→ **EXERCISE REQUIREMENTS**
Please return the lines below verbatim, beginning at the one that has "ια ημικατεχόμενη πατρίδα" and stopping after the one that has "η στις διαδικτυακές", and add no other lines.

→ **GIVEN RECORDS**
================================

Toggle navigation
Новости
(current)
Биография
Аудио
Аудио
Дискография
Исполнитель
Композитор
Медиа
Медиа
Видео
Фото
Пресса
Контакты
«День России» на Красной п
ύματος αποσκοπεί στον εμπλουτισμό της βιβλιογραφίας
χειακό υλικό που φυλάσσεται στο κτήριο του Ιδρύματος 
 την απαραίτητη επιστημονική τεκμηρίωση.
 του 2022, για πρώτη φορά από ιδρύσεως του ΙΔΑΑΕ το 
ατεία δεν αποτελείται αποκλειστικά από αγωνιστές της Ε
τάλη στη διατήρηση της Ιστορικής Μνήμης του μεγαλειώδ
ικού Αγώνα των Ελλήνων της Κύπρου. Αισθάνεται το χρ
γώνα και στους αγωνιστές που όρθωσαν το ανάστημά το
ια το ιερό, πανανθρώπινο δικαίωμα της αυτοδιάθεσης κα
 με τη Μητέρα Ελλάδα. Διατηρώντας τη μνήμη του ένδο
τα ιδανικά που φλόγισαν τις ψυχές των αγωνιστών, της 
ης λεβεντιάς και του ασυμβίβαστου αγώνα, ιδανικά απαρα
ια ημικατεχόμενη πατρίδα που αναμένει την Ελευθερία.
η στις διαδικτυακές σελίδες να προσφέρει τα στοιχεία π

================================

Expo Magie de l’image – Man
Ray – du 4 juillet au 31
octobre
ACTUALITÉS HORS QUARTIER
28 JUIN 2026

================================

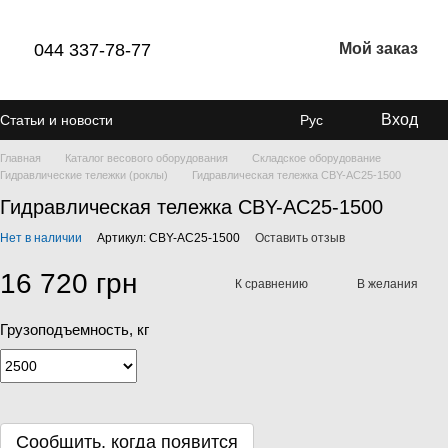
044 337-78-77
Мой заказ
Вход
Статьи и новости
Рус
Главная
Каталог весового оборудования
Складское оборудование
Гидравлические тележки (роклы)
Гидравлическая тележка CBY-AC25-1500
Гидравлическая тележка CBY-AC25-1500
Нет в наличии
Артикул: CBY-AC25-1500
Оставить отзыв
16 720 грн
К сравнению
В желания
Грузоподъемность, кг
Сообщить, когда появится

================================

→ **RESPONSE BELOW**
ια ημικατεχόμενη πατρίδα που αναμένει την Ελευθερία.
η στις διαδικτυακές σελίδες να προσφέρει τα στοιχεία π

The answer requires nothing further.